Helen montó en cólera cuando los vio entrar. Él fue más moderado y pidió explicaciones a su hermana. Cecily defendió su amor por Falkner y su deseo de casarse con él. Si en algún momento había tenido la intención de huir, Robert se lo había quitado de la cabeza, haciéndole saber que no estaba dispuesto a someterla al escarnio público. Se casarían ateniéndose en todo momento al protocolo y la ética social. Ese gesto le honró más a sus ojos.
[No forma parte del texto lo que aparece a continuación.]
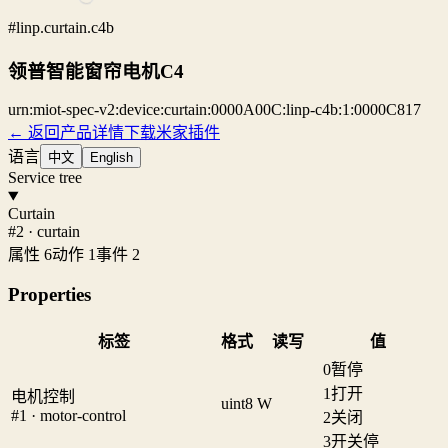
#linp.curtain.c4b
领普智能窗帘电机C4
urn:miot-spec-v2:device:curtain:0000A00C:linp-c4b:1:0000C817
← 返回产品详情
下载米家插件
语言
中文
English
Service tree
Curtain
#2 · curtain
属性 6
动作 1
事件 2
Properties
标签
格式
读写
值
0
暂停
1
打开
电机控制
uint8
W
#1 · motor-control
2
关闭
3
开关停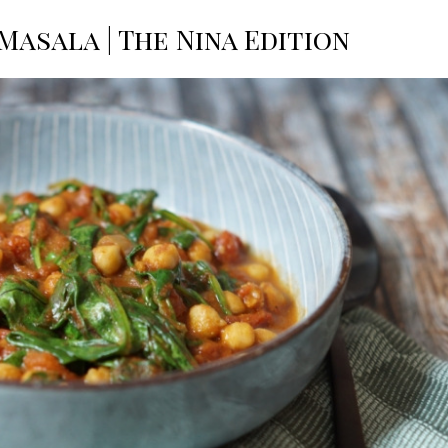
Masala | The Nina Edition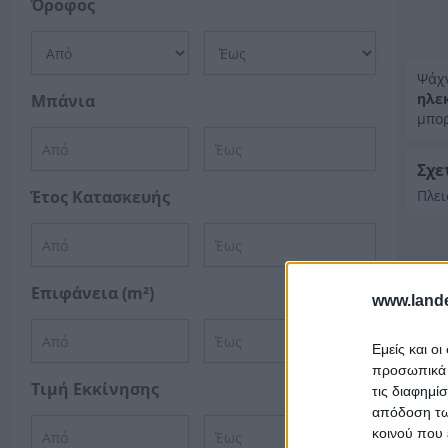
Όροφος
Ψάχ
ηλε
Μπάνια
μπορ
Σχε
Έτος Κατασκευής
Πλει
Επιφάνεια (m²)
www.lande
Εμείς και ο
προσωπικά δ
Τιμή Εκκίνησης
τις διαφημί
απόδοση των
κοινού που 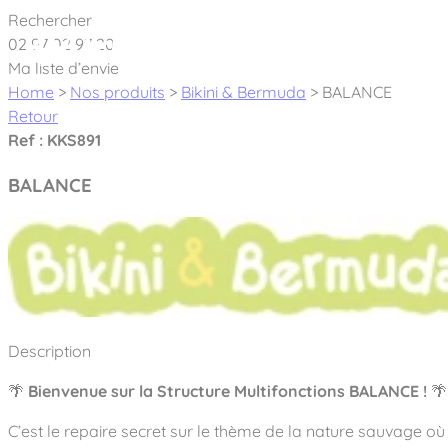
Cookies management panel
Rechercher
02 97 02 97 20
À pro
Ma liste d’envie
Home
>
Nos produits
>
Bikini & Bermuda
>
BALANCE
Retour
Ref : KKS891
BALANCE
Créateur et fabricant d’aires de jeux & é
Nos dernières actualités
À propos
Nos engagements
Aires de jeux Bikini & Bermuda®
Description
Notre partenariat avec l’association Rêves de clown
Tous nos jeux
Sport & Fitness Sport&Co®
🌴
Bienvenue sur la Structure Multifonctions BALANCE !
🌴
Nos Garanties
Jeux inclusifs
Notre concept
C’est le repaire secret sur le thème de la nature sauvage où l
Agrès fitness
Mobilier & accessoires
Jeux recyclés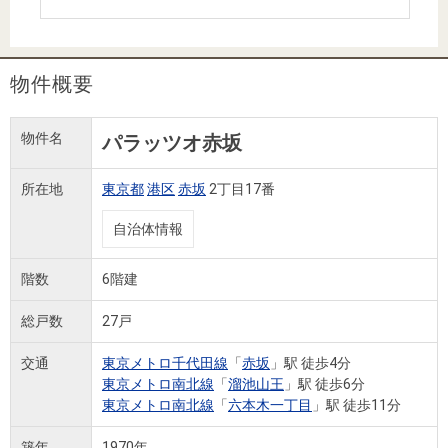
住まいと
ック）
購入ガイ
暮らしの
ド
税金の本
物件概要
（電子ブ
ック）
物件名
パラッツオ赤坂
所在地
東京都
港区
赤坂
2丁目17番
自治体情報
階数
6階建
総戸数
27戸
交通
東京メトロ千代田線
「
赤坂
」駅 徒歩4分
東京メトロ南北線
「
溜池山王
」駅 徒歩6分
東京メトロ南北線
「
六本木一丁目
」駅 徒歩11分
築年
1970年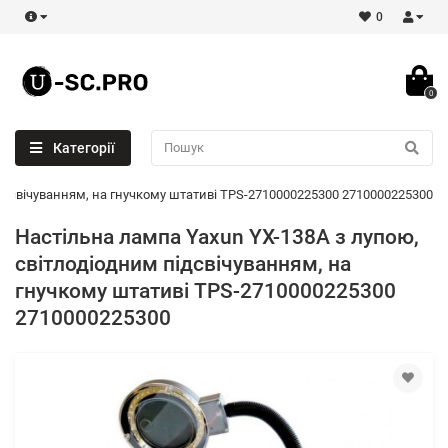
0
0
Категорії
ідсвічуванням, на гнучкому штативі TPS-2710000225300 2710000225300
Настільна лампа Yaxun YX-138A з лупою,
світлодіодним підсвічуванням, на
гнучкому штативі TPS-2710000225300
2710000225300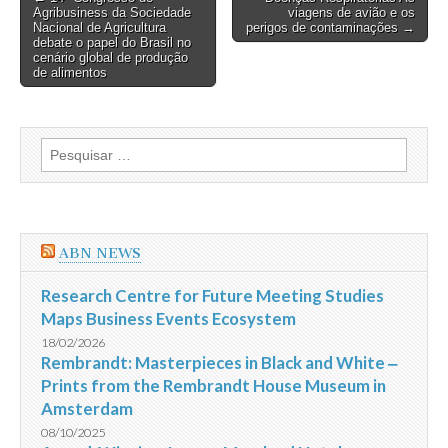
Agribusiness da Sociedade
viagens de avião e os
navigation
Nacional de Agricultura
perigos de contaminações →
debate o papel do Brasil no
cenário global de produção
de alimentos
Pesquisar
por:
ABN NEWS
Research Centre for Future Meeting Studies
Maps Business Events Ecosystem
18/02/2026
Rembrandt: Masterpieces in Black and White ‒
Prints from the Rembrandt House Museum in
Amsterdam
08/10/2025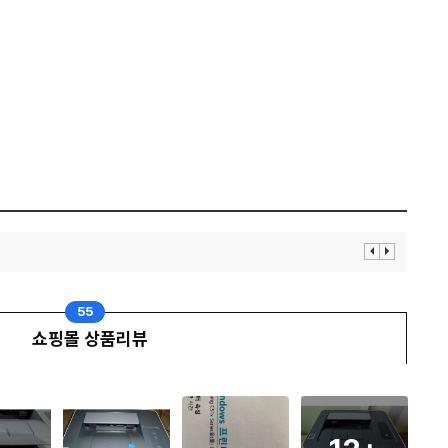
이
다
전
음
보
보
기
기
55
쇼핑몰 상품리뷰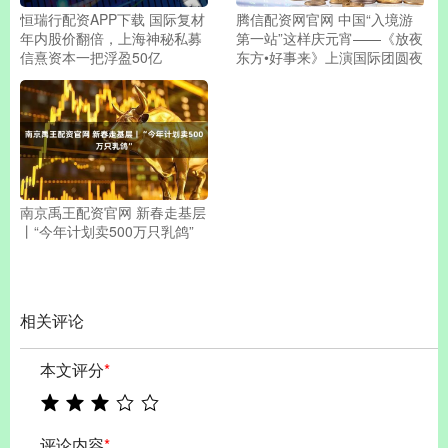
恒瑞行配资APP下载 国际复材
腾信配资网官网 中国“入境游
年内股价翻倍，上海神秘私募
第一站”这样庆元宵——《放夜
信熹资本一把浮盈50亿
东方•好事来》上演国际团圆夜
南京禹王配资官网 新春走基层
丨“今年计划卖500万只乳鸽”
相关评论
本文评分
*
评论内容
*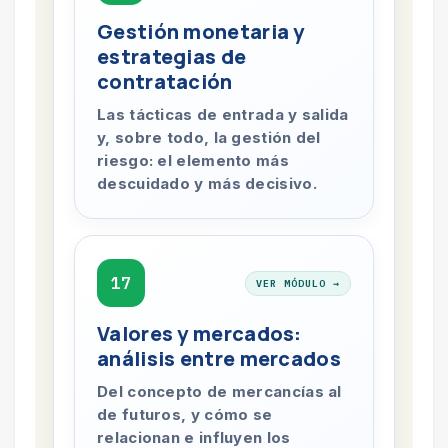
Gestión monetaria y
estrategias de
contratación
Las tácticas de entrada y salida
y, sobre todo, la gestión del
riesgo: el elemento más
descuidado y más decisivo.
17
VER MÓDULO →
Valores y mercados:
análisis entre mercados
Del concepto de mercancías al
de futuros, y cómo se
relacionan e influyen los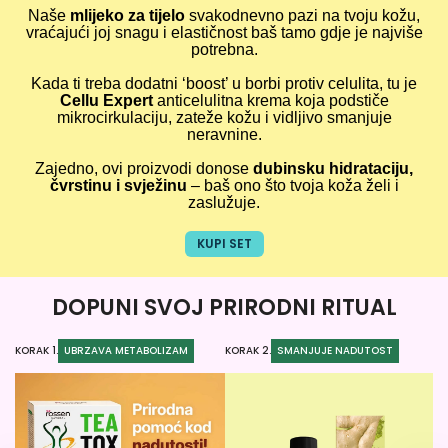
Naše
mlijeko za tijelo
svakodnevno pazi na tvoju kožu,
vraćajući joj snagu i elastičnost baš tamo gdje je najviše
potrebna.
Kada ti treba dodatni ‘boost’ u borbi protiv celulita, tu je
Cellu Expert
anticelulitna krema koja podstiče
mikrocirkulaciju, zateže kožu i vidljivo smanjuje
neravnine.
Zajedno, ovi proizvodi donose
dubinsku hidrataciju,
čvrstinu i svježinu
– baš ono što tvoja koža želi i
zaslužuje.
KUPI SET
DOPUNI SVOJ PRIRODNI RITUAL
KORAK 1.
UBRZAVA METABOLIZAM
KORAK 2.
SMANJUJE NADUTOST
KO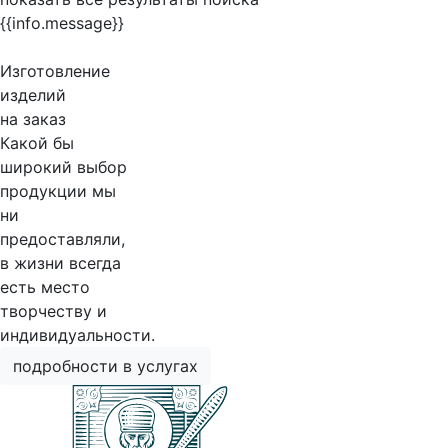
{{info.message}}
Изготовление
изделий
на заказ
Какой бы
широкий выбор
продукции мы
ни
предоставляли,
в жизни всегда
есть место
творчеству и
индивидуальности.
подробности в услугах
Siempre le agradó su firmeza de carácter y su honradez, de ahí que lo eligiera su ayudante.

No lograron convencer a Helen, que persistió en su rechazo aun a sabiendas de que no podía impedirlo. Su hermana estaba muy próxima a cumplir veintiún años y recibiría la parte que su padre le había legado, y él la apoyaba como cabeza de familia. Falkner sería un buen esposo para ella. Ese amor que se prodigaban desde que se conocieron parecía intacto por ambas partes, y él, como lo hubiese querido su padre, solo deseaba verla dichosa.

La boda se celebraría en un mes, el tiempo mínimo exigido para anunciar los esponsales y preparar el enlace. Helen había anunciado que no asistiría. Tanto Cecily como él confiaban en que cambiase de actitud y pensase más en la felicidad de su hija que en su vanidad. Falkner no era un aristócrata, aunque en su actual situación económica gozaba de buena posición social y administraba con acierto la fortuna que había heredado.

En cuanto a las lesiones, nunca recuperaría en su totalidad la movilidad de la pierna herida, cosa que a su hermana no parecía importarle. Se la veía tan feliz que su corazón rebosaba alegría por ella; y buena parte de ese prodigio se lo debían a Violet. Por muy decepcionado que estuviese con su conducta, nunca lo olvidaría.